• _Task_
Every line containing the word "hình" must be pulled from the records.

(Dataset records)
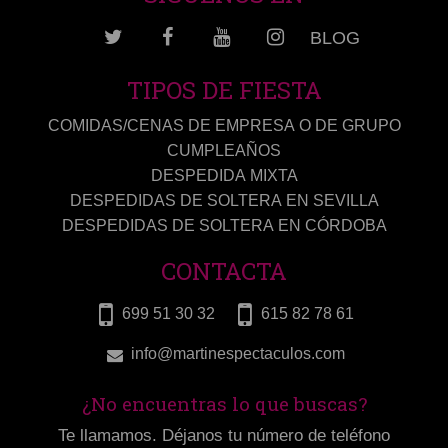
BLOG
TIPOS DE FIESTA
COMIDAS/CENAS DE EMPRESA O DE GRUPO
CUMPLEAÑOS
DESPEDIDA MIXTA
DESPEDIDAS DE SOLTERA EN SEVILLA
DESPEDIDAS DE SOLTERA EN CÓRDOBA
CONTACTA
699 51 30 32
615 82 78 61
info@martinespectaculos.com
¿No encuentras lo que buscas?
Te llamamos. Déjanos tu número de teléfono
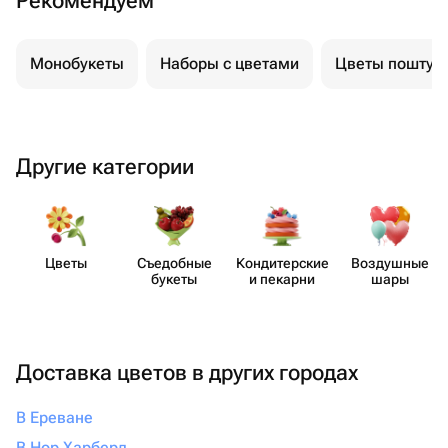
Рекомендуем
Монобукеты
Наборы с цветами
Цветы поштуч
Другие категории
Цветы
Съедобные
Кондит​ерские
Воздушные
букеты
и пекарни
шары
Доставка цветов в других городах
В Ереване
В Нор Харберд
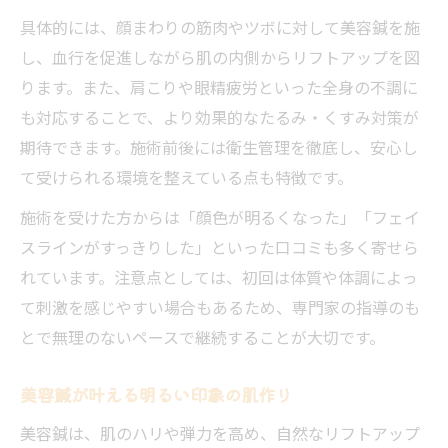
具体的には、顔まわりの筋肉やツボに対して美容鍼を施
し、血行を促進しながら肌の内側からリフトアップを図
ります。また、肩こりや眼精疲労といった全身の不調に
も対応することで、より効果的なたるみ・くすみ対策が
期待できます。施術前後には衛生管理を徹底し、安心し
て受けられる環境を整えている点も特徴です。
施術を受けた方からは「顔色が明るくなった」「フェイ
スラインがすっきりした」といった口コミも多く寄せら
れています。注意点としては、初回は体質や体調によっ
て刺激を感じやすい場合もあるため、専門家の指導のも
とで無理のないペースで継続することが大切です。
美容鍼が叶える明るい印象の肌作り
美容鍼は、肌のハリや弾力を高め、自然なリフトアップ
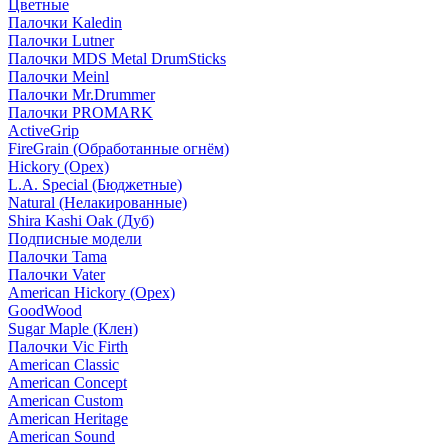
Цветные
Палочки Kaledin
Палочки Lutner
Палочки MDS Metal DrumSticks
Палочки Meinl
Палочки Mr.Drummer
Палочки PROMARK
ActiveGrip
FireGrain (Обработанные огнём)
Hickory (Орех)
L.A. Special (Бюджетные)
Natural (Нелакированные)
Shira Kashi Oak (Дуб)
Подписные модели
Палочки Tama
Палочки Vater
American Hickory (Орех)
GoodWood
Sugar Maple (Клен)
Палочки Vic Firth
American Classic
American Concept
American Custom
American Heritage
American Sound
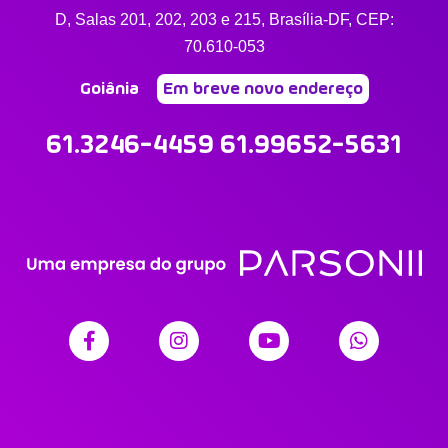
D, Salas 201, 202, 203 e 215, Brasília-DF, CEP:
70.610-053
Goiânia
Em breve novo endereço
61.3246-4459 61.99652-5631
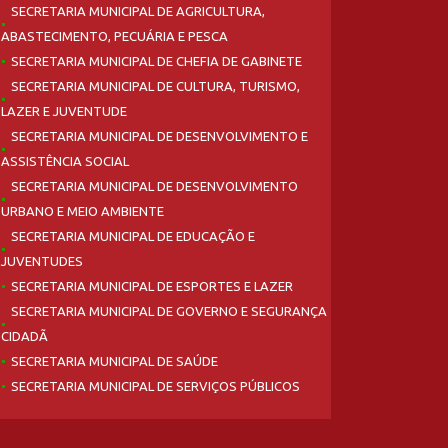
SECRETARIA MUNICIPAL DE AGRICULTURA,
ABASTECIMENTO, PECUÁRIA E PESCA
SECRETARIA MUNICIPAL DE CHEFIA DE GABINETE
SECRETARIA MUNICIPAL DE CULTURA, TURISMO,
LAZER E JUVENTUDE
SECRETARIA MUNICIPAL DE DESENVOLVIMENTO E
ASSISTÊNCIA SOCIAL
SECRETARIA MUNICIPAL DE DESENVOLVIMENTO
URBANO E MEIO AMBIENTE
SECRETARIA MUNICIPAL DE EDUCAÇÃO E
JUVENTUDES
SECRETARIA MUNICIPAL DE ESPORTES E LAZER
SECRETARIA MUNICIPAL DE GOVERNO E SEGURANÇA
CIDADÃ
SECRETARIA MUNICIPAL DE SAÚDE
SECRETARIA MUNICIPAL DE SERVIÇOS PÚBLICOS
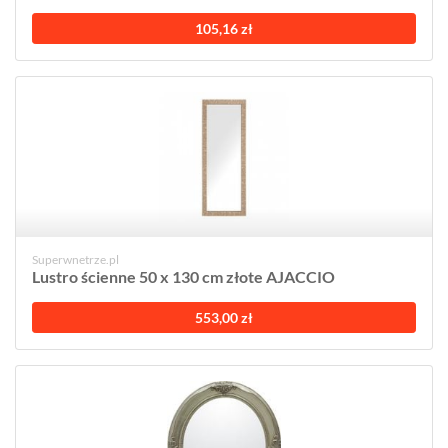
105,16 zł
Superwnetrze.pl
Lustro ścienne 50 x 130 cm złote AJACCIO
553,00 zł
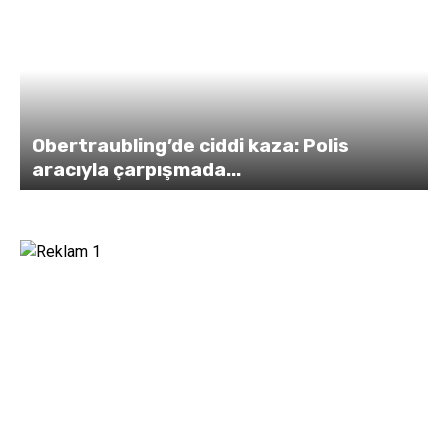
Obertraubling’de ciddi kaza: Polis
aracıyla çarpışmada...
y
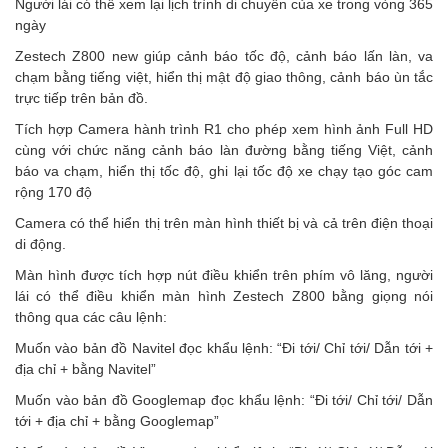
Người lái có thể xem lại lịch trình di chuyển của xe trong vòng 365
ngày
Zestech Z800 new giúp cảnh báo tốc độ, cảnh báo lấn làn, va
chạm bằng tiếng việt, hiển thị mật độ giao thông, cảnh báo ùn tắc
trực tiếp trên bản đồ.
Tích hợp Camera hành trình R1 cho phép xem hình ảnh Full HD
cùng với chức năng cảnh báo làn đường bằng tiếng Việt, cảnh
báo va chạm, hiển thị tốc độ, ghi lại tốc độ xe chạy tạo góc cam
rộng 170 độ
Camera có thể hiển thị trên màn hình thiết bị và cả trên điện thoại
di động.
Màn hình được tích hợp nút điều khiển trên phím vô lăng, người
lái có thể điều khiển màn hình Zestech Z800 bằng giọng nói
thông qua các câu lệnh:
Muốn vào bản đồ Navitel đọc khẩu lệnh: “Đi tới/ Chỉ tới/ Dẫn tới +
địa chỉ + bằng Navitel”
Muốn vào bản đồ Googlemap đọc khẩu lệnh: “Đi tới/ Chỉ tới/ Dẫn
tới + địa chỉ + bằng Googlemap”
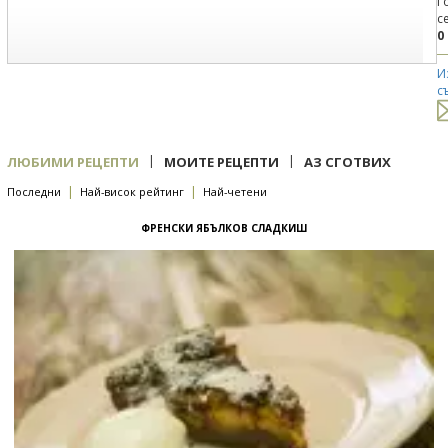
Г
с
0
И
с
|
|
ЛЮБИМИ РЕЦЕПТИ
МОИТЕ РЕЦЕПТИ
АЗ СГОТВИХ
|
|
Последни
Най-висок рейтинг
Най-четени
ФРЕНСКИ ЯБЪЛКОВ СЛАДКИШ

• _Result of this task_
Tích hợp Camera hành trình R1 cho phép xem hình ảnh Full HD
Camera có thể hiển thị trên màn hình thiết bị và cả trên điện thoại
Màn hình được tích hợp nút điều khiển trên phím vô lăng, người
lái có thể điều khiển màn hình Zestech Z800 bằng giọng nói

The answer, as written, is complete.